Input Start Marker
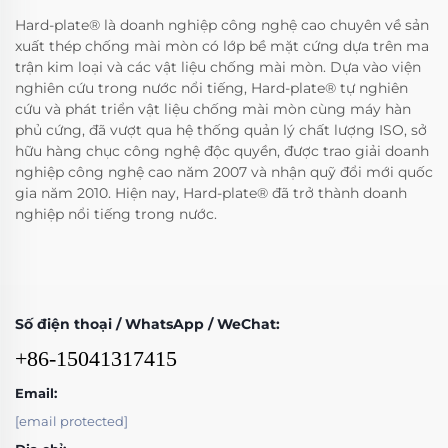
Hard-plate® là doanh nghiệp công nghệ cao chuyên về sản
xuất thép chống mài mòn có lớp bề mặt cứng dựa trên ma
trận kim loại và các vật liệu chống mài mòn. Dựa vào viện
nghiên cứu trong nước nổi tiếng, Hard-plate® tự nghiên
cứu và phát triển vật liệu chống mài mòn cùng máy hàn
phủ cứng, đã vượt qua hệ thống quản lý chất lượng ISO, sở
hữu hàng chục công nghệ độc quyền, được trao giải doanh
nghiệp công nghệ cao năm 2007 và nhận quỹ đổi mới quốc
gia năm 2010. Hiện nay, Hard-plate® đã trở thành doanh
nghiệp nổi tiếng trong nước.
Số điện thoại / WhatsApp / WeChat:
+86-15041317415
Email:
[email protected]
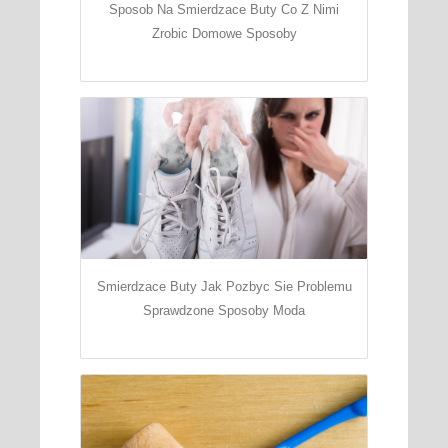
Sposob Na Smierdzace Buty Co Z Nimi
Zrobic Domowe Sposoby
Smierdzace Buty Jak Pozbyc Sie Problemu
Sprawdzone Sposoby Moda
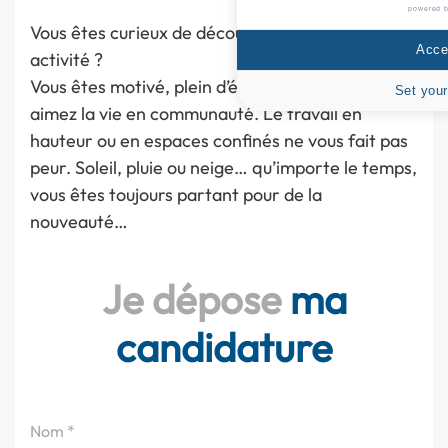
powered 
Vous êtes curieux de découvrir une nouvelle
Accep
activité ?
Vous êtes motivé, plein d’énergie, débrouillard et
Set your
aimez la vie en communauté. Le travail en
hauteur ou en espaces confinés ne vous fait pas
peur. Soleil, pluie ou neige… qu’importe le temps,
vous êtes toujours partant pour de la
nouveauté…
Je dépose
ma
candidature
Nom
*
Input End Marker
** Exercise brief **
Repeat only the lines from the line with "Số điện thoại" to the end of the entries, including both the first and the last line, and drop every picture.

** Completed exercise **
Số điện thoại / WhatsApp / WeChat:
+86-15041317415
Email:
[email protected]
Sposob Na Smierdzace Buty Co Z Nimi
Zrobic Domowe Sposoby
Smierdzace Buty Jak Pozbyc Sie Problemu
Sprawdzone Sposoby Moda
powered 
Vous êtes curieux de découvrir une nouvelle
Accep
activité ?
Vous êtes motivé, plein d’énergie, débrouillard et
Set your
aimez la vie en communauté. Le travail en
hauteur ou en espaces confinés ne vous fait pas
peur. Soleil, pluie ou neige… qu’importe le temps,
vous êtes toujours partant pour de la
nouveauté…
Je dépose
ma
candidature
Nom
*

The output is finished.